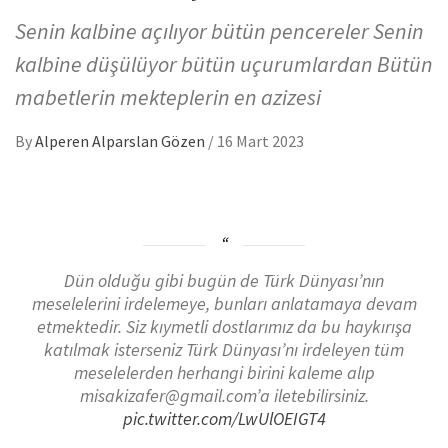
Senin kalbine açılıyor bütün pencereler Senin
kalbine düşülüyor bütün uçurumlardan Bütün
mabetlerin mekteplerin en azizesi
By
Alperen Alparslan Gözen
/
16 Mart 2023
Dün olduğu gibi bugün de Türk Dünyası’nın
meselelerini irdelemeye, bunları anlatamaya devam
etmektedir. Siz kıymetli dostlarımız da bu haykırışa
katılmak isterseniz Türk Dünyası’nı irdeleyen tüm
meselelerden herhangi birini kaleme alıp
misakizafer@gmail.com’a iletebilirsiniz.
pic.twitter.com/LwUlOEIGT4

### WHAT TO PRODUCE
An exact copy of the lines from the one with "Dün olduğu gibi bugün de Türk Dünyası’nın" to the final line of the entries is all that the answer should hold.

### SOLUTION FOR THIS EXERCISE
Dün olduğu gibi bugün de Türk Dünyası’nın
meselelerini irdelemeye, bunları anlatamaya devam
etmektedir. Siz kıymetli dostlarımız da bu haykırışa
katılmak isterseniz Türk Dünyası’nı irdeleyen tüm
meselelerden herhangi birini kaleme alıp
misakizafer@gmail.com’a iletebilirsiniz.
pic.twitter.com/LwUlOEIGT4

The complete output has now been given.